━━━━━ The records

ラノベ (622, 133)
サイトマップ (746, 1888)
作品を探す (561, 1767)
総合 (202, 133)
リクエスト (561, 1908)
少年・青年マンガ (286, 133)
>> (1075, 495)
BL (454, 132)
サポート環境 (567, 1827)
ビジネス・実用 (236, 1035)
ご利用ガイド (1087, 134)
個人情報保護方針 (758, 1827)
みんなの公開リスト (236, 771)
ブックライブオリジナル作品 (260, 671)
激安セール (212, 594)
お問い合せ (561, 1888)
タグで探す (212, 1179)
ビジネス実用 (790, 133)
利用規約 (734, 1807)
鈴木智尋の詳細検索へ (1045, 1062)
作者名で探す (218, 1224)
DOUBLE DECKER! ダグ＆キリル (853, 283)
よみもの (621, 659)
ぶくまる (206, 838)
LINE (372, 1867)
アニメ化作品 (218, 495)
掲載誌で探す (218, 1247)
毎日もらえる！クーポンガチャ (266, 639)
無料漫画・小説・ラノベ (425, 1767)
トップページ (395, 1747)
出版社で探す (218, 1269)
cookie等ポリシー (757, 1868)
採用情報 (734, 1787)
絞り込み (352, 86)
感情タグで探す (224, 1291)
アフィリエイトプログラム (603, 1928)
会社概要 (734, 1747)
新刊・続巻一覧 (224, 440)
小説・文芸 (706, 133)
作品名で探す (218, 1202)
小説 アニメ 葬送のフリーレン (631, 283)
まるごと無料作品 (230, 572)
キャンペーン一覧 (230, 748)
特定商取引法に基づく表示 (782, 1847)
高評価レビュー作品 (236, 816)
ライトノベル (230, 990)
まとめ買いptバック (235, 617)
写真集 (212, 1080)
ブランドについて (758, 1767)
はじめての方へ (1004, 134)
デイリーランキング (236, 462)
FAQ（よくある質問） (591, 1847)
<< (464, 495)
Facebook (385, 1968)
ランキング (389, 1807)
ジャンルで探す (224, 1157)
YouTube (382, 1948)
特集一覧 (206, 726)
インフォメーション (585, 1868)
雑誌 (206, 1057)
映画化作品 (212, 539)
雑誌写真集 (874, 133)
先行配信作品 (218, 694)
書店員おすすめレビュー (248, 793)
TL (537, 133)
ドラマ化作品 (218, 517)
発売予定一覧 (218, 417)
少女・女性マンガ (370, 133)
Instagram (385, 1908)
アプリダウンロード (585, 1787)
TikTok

━━━━━━━━━━
━━━━━ The records

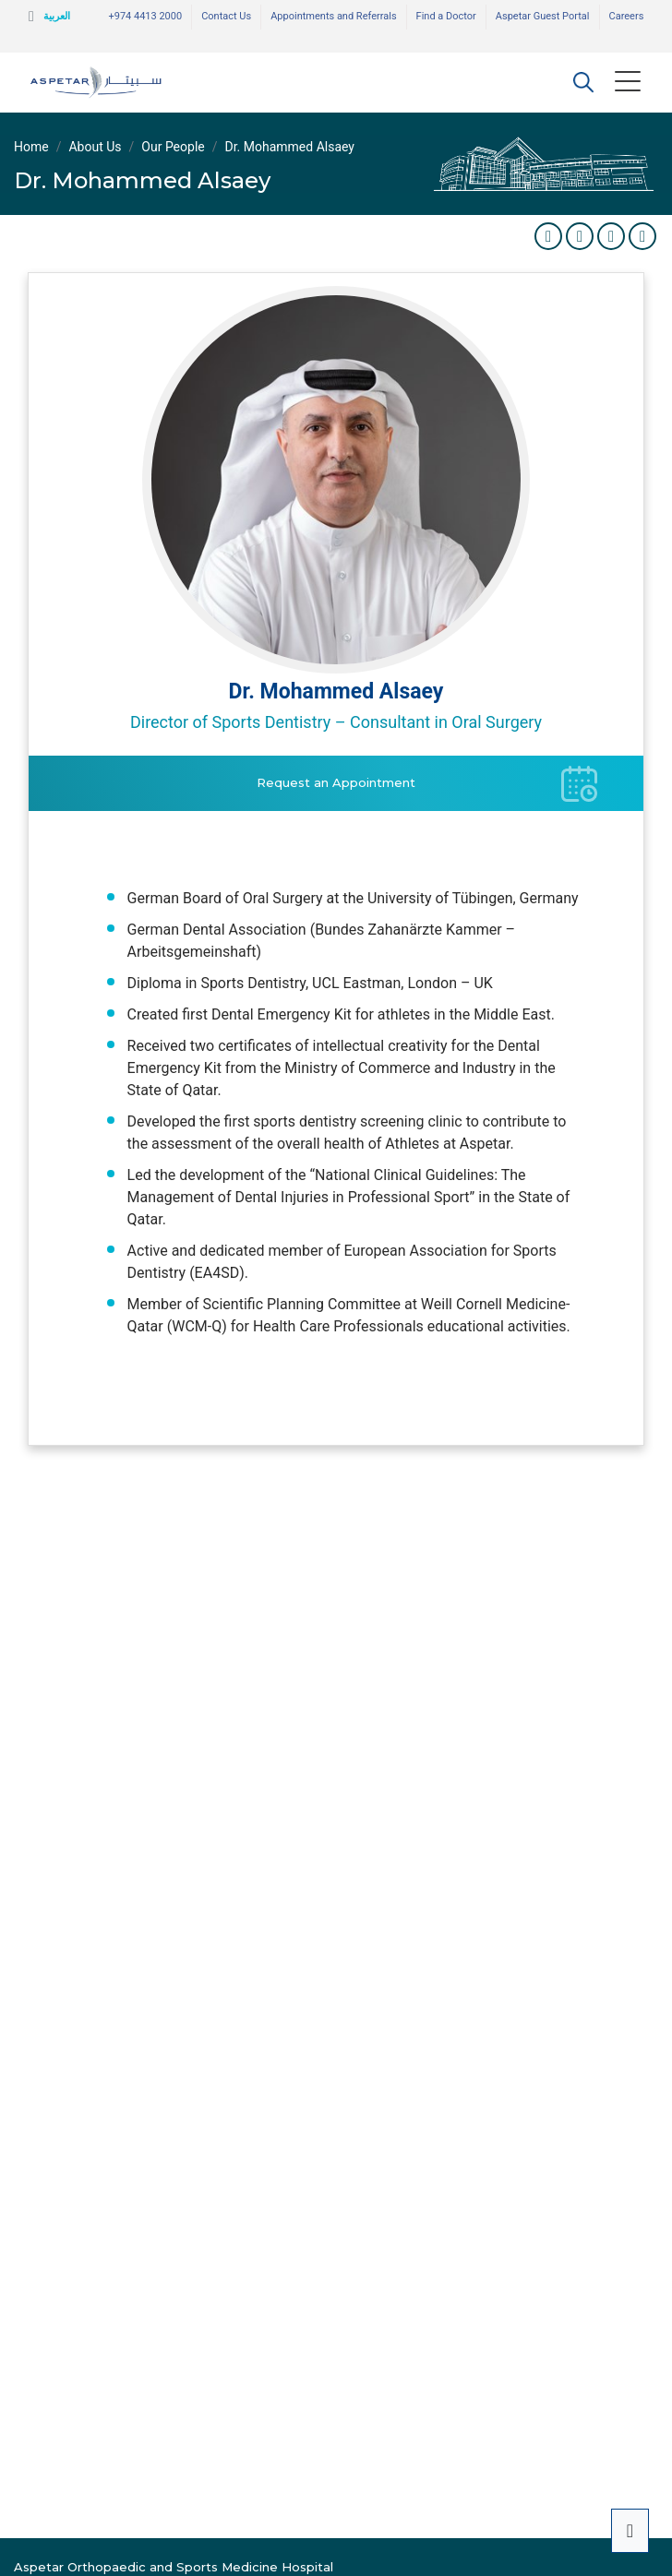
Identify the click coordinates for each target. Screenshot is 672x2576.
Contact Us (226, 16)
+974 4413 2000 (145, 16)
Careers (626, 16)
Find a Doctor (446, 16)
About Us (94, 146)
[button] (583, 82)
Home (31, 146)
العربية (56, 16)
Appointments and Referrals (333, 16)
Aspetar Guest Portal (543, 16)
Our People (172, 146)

━━━━━━━━━━

→ What to produce
Look through the material above and print exactly the lines from the one containing "リクエスト (561, 1908)" to the one containing "キャンペーン一覧 (230, 748)", both included, and nothing more.

→ Written answer
リクエスト (561, 1908)
少年・青年マンガ (286, 133)
>> (1075, 495)
BL (454, 132)
サポート環境 (567, 1827)
ビジネス・実用 (236, 1035)
ご利用ガイド (1087, 134)
個人情報保護方針 (758, 1827)
みんなの公開リスト (236, 771)
ブックライブオリジナル作品 (260, 671)
激安セール (212, 594)
お問い合せ (561, 1888)
タグで探す (212, 1179)
ビジネス実用 (790, 133)
利用規約 (734, 1807)
鈴木智尋の詳細検索へ (1045, 1062)
作者名で探す (218, 1224)
DOUBLE DECKER! ダグ＆キリル (853, 283)
よみもの (621, 659)
ぶくまる (206, 838)
LINE (372, 1867)
アニメ化作品 (218, 495)
掲載誌で探す (218, 1247)
毎日もらえる！クーポンガチャ (266, 639)
無料漫画・小説・ラノベ (425, 1767)
トップページ (395, 1747)
出版社で探す (218, 1269)
cookie等ポリシー (757, 1868)
採用情報 (734, 1787)
絞り込み (352, 86)
感情タグで探す (224, 1291)
アフィリエイトプログラム (603, 1928)
会社概要 (734, 1747)
新刊・続巻一覧 (224, 440)
小説・文芸 (706, 133)
作品名で探す (218, 1202)
小説 アニメ 葬送のフリーレン (631, 283)
まるごと無料作品 (230, 572)
キャンペーン一覧 (230, 748)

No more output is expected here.